Meltano, the data integration company that spun off from GitLab last year, today unveiled version 2.0 of its platform. And to fuel the transition to what it calls an “open-source Dataops operating system,” the company also announced new seed funding of $8.2 million.
Meltano, which debuted in-house at GitLab in 2018, evolved into what’s known as an “Extract, Load, Transform” (ELT) platform that helps companies “extract” raw data from disparate silos (e.g., multiple SaaS apps). “load” that data into a warehouse or file storage system; and “transform” the data into a standardized format that is easier to analyze.
Meltano occupies a broader realm of data integration that spans myriad established companies, from proprietary players like Fivetran to open-source newcomers like Airbyte. Meltano, for its part, sits squarely in the open source realm, promising flexibility and extensibility for data engineers – it can be hosted wherever they choose and accessed via their own orchestration tools or via Meltano’s own web interface.
Attached with duct tape
With Meltano 2.0, officially available today, Meltano ends the era of “taped data platforms” and offers a comprehensive product that allows teams to create and manage their “ideal” data stack.
This means Meltano goes beyond ELT and packages tools from across the data stack – from integration to business intelligence (BI) and analytics.
“This not only allows a team’s data pipelines to be managed like a software project, but their entire end-to-end data platform from EL (Extract & Load) to BI,” Douwe Maan, CEO of Meltano, told VentureBeat.
While the Meltano platform is an open source product in its own right – released under a permissive MIT license – it actually takes a modular approach and relies on a variety of third party open source tools such as dbt, a command line tool for data transformation ; Apache Airflow for orchestration; and Singer, an “open source standard” for writing data integration scripts. And earlier this year, Meltano introduced support for the Great Expectations open data quality standard.
The company had always planned to support Apache Superset for data visualization and with version 2.0 this plan has now come true as users can now install, configure, integrate, test and deploy Superset directly from Meltano. In addition, Meltano also supports alternative data visualization and BI tools such as Lightdash and Evidence.dev.
“That makes Meltano the MVP [minimal viable product] our Dataops OS vision and the first major step in tackling the complexity and fragility of today’s modern data stack, by bringing in much-needed infrastructure to hold it all together and software development best practices to enable rapid iteration with confidence” , Maan continued.
Elsewhere, Meltano has now expanded the scope of its plugin hub, allowing users to find not just supported EL connectors, but all the open source tools to power their data stack.

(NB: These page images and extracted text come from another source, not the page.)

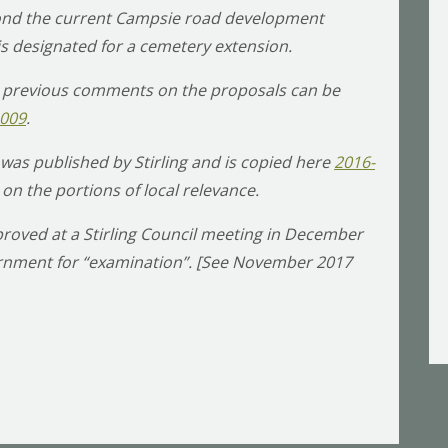
eyond the current Campsie road development
 is designated for a cemetery extension.
 previous comments on the proposals can be
1009
.
was published by Stirling and is copied here
2016-
 on the portions of local relevance.
roved at a Stirling Council meeting in December
vernment for “examination”. [See November 2017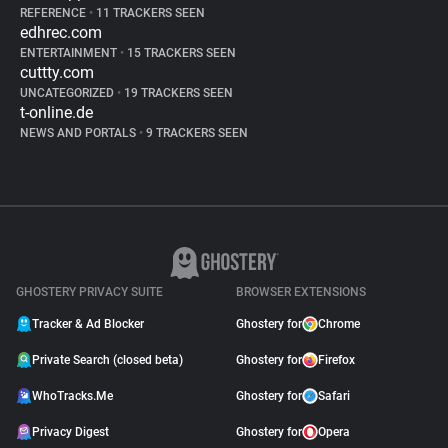
REFERENCE
•
11 TRACKERS SEEN
edhrec.com
ENTERTAINMENT
•
15 TRACKERS SEEN
cuttty.com
UNCATEGORIZED
•
19 TRACKERS SEEN
t-online.de
NEWS AND PORTALS
•
9 TRACKERS SEEN
GHOSTERY PRIVACY SUITE
BROWSER EXTENSIONS
Tracker & Ad Blocker
Ghostery for
Chrome
Private Search (closed beta)
Ghostery for
Firefox
WhoTracks.Me
Ghostery for
Safari
Privacy Digest
Ghostery for
Opera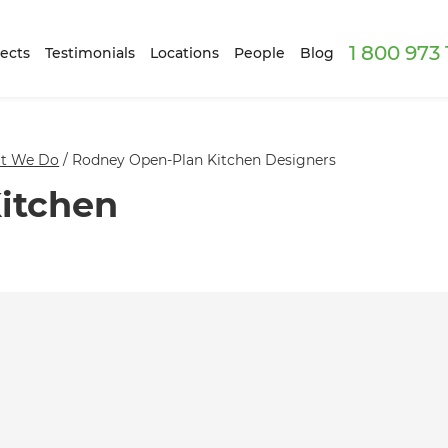
1 800 973
ects
Testimonials
Locations
People
Blog
t We Do
/
Rodney Open-Plan Kitchen Designers
itchen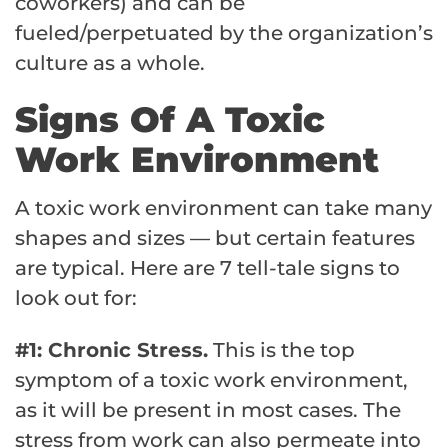
coworkers) and can be
fueled/perpetuated by the organization’s
culture as a whole.
Signs Of A Toxic
Work Environment
A toxic work environment can take many
shapes and sizes — but certain features
are typical. Here are 7 tell-tale signs to
look out for:
#1: Chronic Stress.
This is the top
symptom of a toxic work environment,
as it will be present in most cases. The
stress from work can also permeate into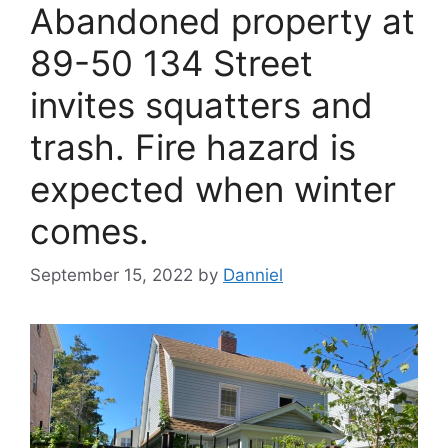
Abandoned property at
89-50 134 Street
invites squatters and
trash. Fire hazard is
expected when winter
comes.
September 15, 2022
by
Danniel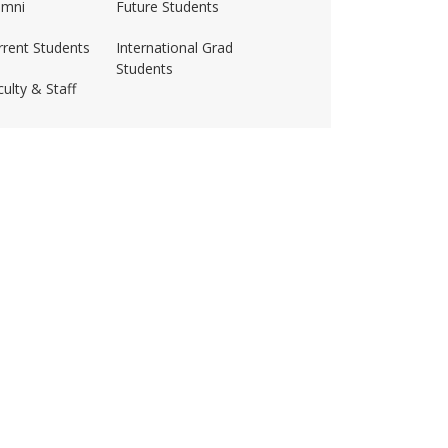
umni
Future Students
rrent Students
International Grad
Students
ulty & Staff
ss-amherst/
husetts Amherst
·
Site Policies
·
Accessibility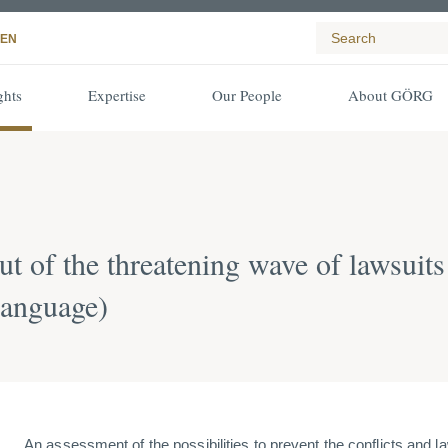
EN
ghts
Expertise
Our People
About GÖRG
t of the threatening wave of lawsuits
language)
An assessment of the possibilities to prevent the conflicts and 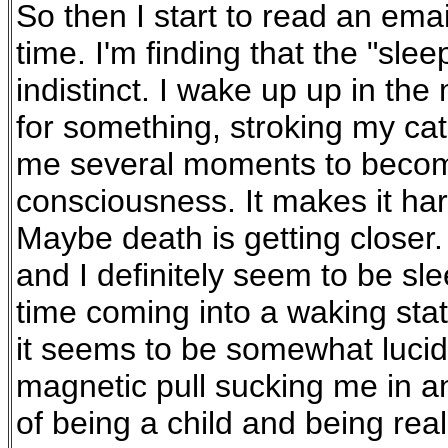
So then I start to read an ema
time. I'm finding that the "sl
indistinct. I wake up up in th
for something, stroking my cat
me several moments to become
consciousness. It makes it hard
Maybe death is getting closer
and I definitely seem to be sl
time coming into a waking state
it seems to be somewhat lucid 
magnetic pull sucking me in and 
of being a child and being real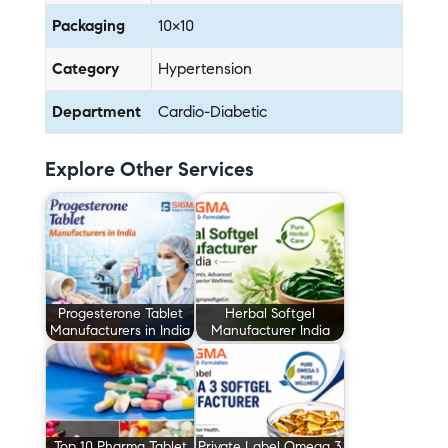
Packaging
10×10
Category
Hypertension
Department
Cardio-Diabetic
Explore Other Services
Progesterone Tablet
Herbal Softgel
Manufacturers in India
Manufacturer India
Top 10 Pharma Tablet
Private Label Omega 3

“We intend for this to become a library of all open-source data tools in the ecosystem, with Meltano being the easiest way to install and use them together,” Maan said.
Finally, Meltano removed a number of old features, such as B. its legacy BI/visualization functionality, which it developed in-house, which is now making way for the third-party open-source incarnations mentioned above.
From GitLab to GitHub
The release of version 2.0 also comes shortly after Meltano migrated from its original home on GitLab to GitHub to support continued growth in the open source community. Simply put, GitHub has a wider reach in terms of community-driven data tool projects.
“GitLab is a great tool for collaborating within companies, especially remote ones, and we’ve obviously cared about it since we were born there,” said Maan. “But as our growth accelerates and the community diversifies, moving to GitHub just makes sense.”
When it officially forked from GitLab last year, Meltano announced a $4.2 million seed funding round led by Alphabet’s VC arm GV, along with a series of angel investments from the likes of WordPress founder Matt Mullenweg and early Google contributor Ram Shriram. Meltano has now increased that seed round to a total of $12.4 million, with Venrock leading the additional raise and GV, Uncorrelated Ventures and Data Tech Fund all participating.